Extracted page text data

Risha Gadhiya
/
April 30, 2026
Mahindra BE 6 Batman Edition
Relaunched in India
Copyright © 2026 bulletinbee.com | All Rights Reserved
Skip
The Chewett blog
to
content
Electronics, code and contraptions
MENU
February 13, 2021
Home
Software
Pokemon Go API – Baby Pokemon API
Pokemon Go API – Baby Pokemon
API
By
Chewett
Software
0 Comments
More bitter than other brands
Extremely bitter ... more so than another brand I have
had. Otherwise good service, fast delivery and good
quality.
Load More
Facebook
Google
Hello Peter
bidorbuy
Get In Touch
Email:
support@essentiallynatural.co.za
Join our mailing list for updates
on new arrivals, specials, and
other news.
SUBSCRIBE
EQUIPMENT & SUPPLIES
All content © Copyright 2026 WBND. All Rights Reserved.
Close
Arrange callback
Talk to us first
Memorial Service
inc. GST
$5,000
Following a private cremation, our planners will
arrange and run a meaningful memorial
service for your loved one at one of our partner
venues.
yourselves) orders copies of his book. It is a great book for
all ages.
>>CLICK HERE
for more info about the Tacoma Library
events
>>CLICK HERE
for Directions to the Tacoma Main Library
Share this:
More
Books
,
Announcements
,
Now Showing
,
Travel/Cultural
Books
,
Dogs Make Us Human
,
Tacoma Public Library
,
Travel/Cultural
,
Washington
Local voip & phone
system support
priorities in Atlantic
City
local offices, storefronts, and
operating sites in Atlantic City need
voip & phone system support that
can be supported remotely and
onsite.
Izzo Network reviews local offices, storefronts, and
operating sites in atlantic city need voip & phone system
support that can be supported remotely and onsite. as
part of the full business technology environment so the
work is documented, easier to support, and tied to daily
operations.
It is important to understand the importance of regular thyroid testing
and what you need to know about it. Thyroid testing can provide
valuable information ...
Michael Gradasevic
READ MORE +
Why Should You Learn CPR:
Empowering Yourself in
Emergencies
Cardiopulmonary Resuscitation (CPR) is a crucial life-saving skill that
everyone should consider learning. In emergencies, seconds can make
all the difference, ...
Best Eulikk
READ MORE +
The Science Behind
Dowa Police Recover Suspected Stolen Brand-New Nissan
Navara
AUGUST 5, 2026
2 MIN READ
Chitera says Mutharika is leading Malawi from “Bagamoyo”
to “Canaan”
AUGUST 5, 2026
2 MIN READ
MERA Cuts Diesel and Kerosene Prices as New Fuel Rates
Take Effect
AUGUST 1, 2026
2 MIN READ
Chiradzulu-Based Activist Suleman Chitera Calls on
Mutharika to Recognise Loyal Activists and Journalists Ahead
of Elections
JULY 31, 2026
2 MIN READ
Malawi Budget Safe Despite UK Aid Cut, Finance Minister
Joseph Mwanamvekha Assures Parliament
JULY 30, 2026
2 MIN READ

__Problem to solve__
How many lines in the records above hold the word "about"? Give only the number.

__Written solution__
2